Keen started the company after running a tree trimming and landscaping business. Former employees said Keen worked tirelessly to build the business, often sending emails at all hours of the night.

“Dan put in a lot of effort, he worked nonstop,” says Matt MacKenzie, who worked as a legal compliance specialist for more than 11 years and was one of the company’s earliest employees.

When the company was a small upstart, Keen regularly listed his name on the formation documents of the company and its various subsidiaries in states across America. “It wasn't until down the road a couple years later, where he started wanting to use full-on fake names and take his name off all the corporate paperwork for Registered Agents Inc.,” MacKenzie says.

Keen is described by former employees as a driven but eccentric businessman who is prone to micromanagement and sudden shifts in mood. Keen dresses modestly, former employees say, wearing shorts and flannel shirts, and is an avid skier and outdoorsman.

Keen often took a passive aggressive approach with his staff, according to six former employees.
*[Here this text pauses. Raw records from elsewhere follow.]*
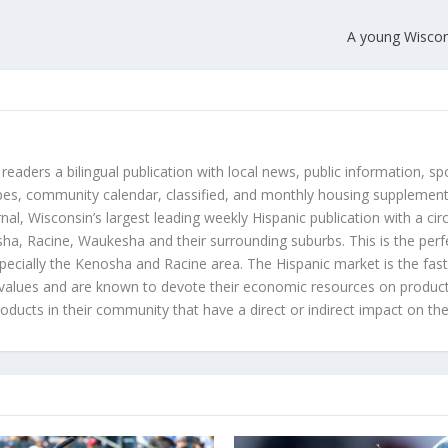
A young Wiscons
 readers a bilingual publication with local news, public information, sp
es, community calendar, classified, and monthly housing supplement
nal, Wisconsin’s largest leading weekly Hispanic publication with a ci
a, Racine, Waukesha and their surrounding suburbs. This is the perf
ecially the Kenosha and Racine area. The Hispanic market is the faste
values and are known to devote their economic resources on products t
roducts in their community that have a direct or indirect impact on thei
Two recounted Keen begrudgingly offering health care plans to employees after being told it was required by the Affordable Care Act, allegedly telling his staff they were “whiners and complainers” for asking for it.

Multiple former employees described Keen as “inappropriate,” saying he often made comments about employees' physical appearance. Two former employees described him as making misogynistic statements, which allegedly included making sexual comments about women and frequently questioning their ability to perform their job.

Several former employees questioned the high-security nature of the office, which they say was filled with security cameras and required them to lock their cell phones in boxes. Slyusarev, Registered Agents Inc.’s former senior software engineer, says the phone system, which he says he installed, was capable of surreptitiously recording employee phone calls.

Former employees say that Keen chafed at government regulations and exercised complete control over the company and its operations. Keen has no website or social media profiles and doesn't give interviews about his business.

“He thinks people are out to get him, or out to get the company,” Evans, the former senior employee, claims.

Details about its inner workings, including the ownership and management structure, are concealed from employees, who say they were discouraged from discussing it at the office. And the practice of using fake personas extends even to Registered Agents Inc.’s own workers.

When Don Evans began interviewing at Registered Agents Inc., he recalled first speaking over LinkedIn with Diane Brunner, who identified herself as a recruiter at the company. When he arrived at the office for an interview, he asked to speak with Brunner and was told nobody by that name works at the company.

Jack Stephenson, who claims to be a vice president and client relations director at Registered Agents Inc. on LinkedIn, is another fake persona, employees say. Stephenson frequently comments on the registered agents industry on LinkedIn. He lists a Bachelor of Business Administration from Utah State University on his profile, but an official from the university told WIRED they couldn’t find any records pertaining to Jack Stephenson.